Goal of the exercise: Return all the lines below in which the string "ceylonteabrew" appears.

Supplied records:

Segment Open

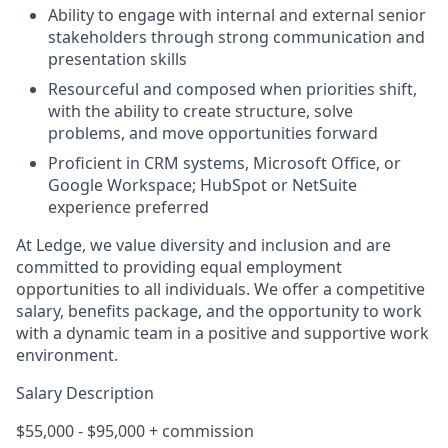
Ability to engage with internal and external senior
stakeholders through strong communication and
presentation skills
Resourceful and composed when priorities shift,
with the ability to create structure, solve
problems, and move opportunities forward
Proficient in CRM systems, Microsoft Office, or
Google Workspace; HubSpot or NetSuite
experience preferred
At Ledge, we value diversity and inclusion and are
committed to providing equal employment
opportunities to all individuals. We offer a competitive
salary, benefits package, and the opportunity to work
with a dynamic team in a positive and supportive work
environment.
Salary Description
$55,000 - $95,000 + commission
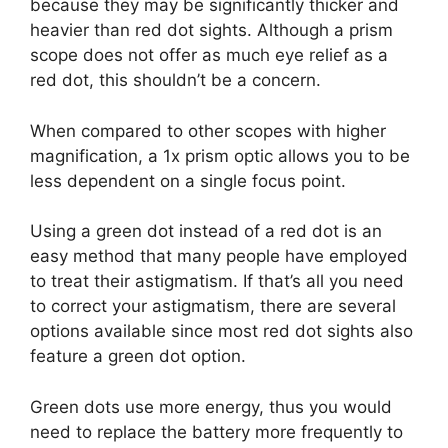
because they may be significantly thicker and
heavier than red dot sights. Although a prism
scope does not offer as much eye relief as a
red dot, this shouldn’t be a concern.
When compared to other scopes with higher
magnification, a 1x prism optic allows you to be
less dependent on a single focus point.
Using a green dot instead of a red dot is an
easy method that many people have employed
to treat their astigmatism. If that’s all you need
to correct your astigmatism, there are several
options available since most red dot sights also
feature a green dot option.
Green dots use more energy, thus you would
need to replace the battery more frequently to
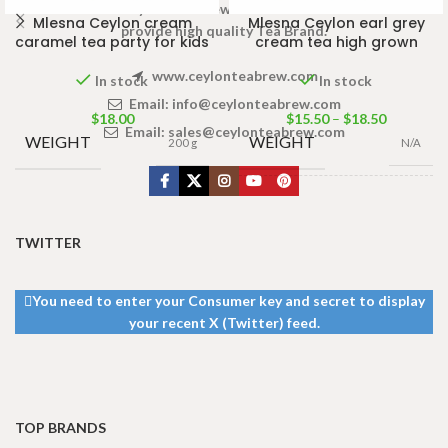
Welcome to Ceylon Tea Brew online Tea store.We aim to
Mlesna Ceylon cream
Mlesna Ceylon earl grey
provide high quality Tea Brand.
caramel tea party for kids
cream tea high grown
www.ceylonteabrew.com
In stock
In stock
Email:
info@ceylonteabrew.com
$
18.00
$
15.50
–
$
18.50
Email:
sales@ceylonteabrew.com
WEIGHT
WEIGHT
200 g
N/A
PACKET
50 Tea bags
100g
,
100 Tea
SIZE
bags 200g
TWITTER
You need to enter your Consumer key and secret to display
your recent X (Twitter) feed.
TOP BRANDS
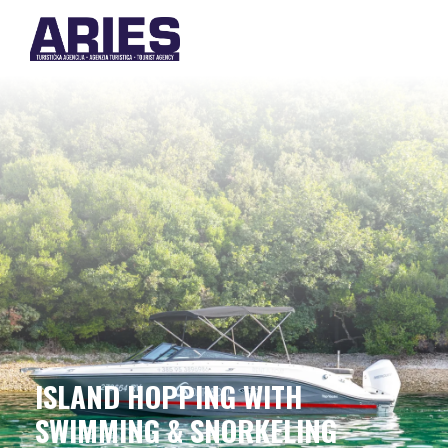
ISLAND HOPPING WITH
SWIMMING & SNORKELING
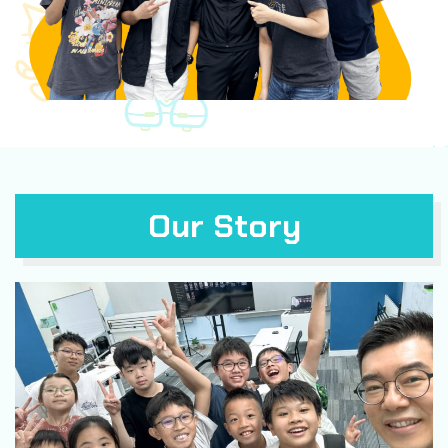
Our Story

Segment Closed

Solution to this exercise:
www.ceylonteabrew.com
info@ceylonteabrew.com
sales@ceylonteabrew.com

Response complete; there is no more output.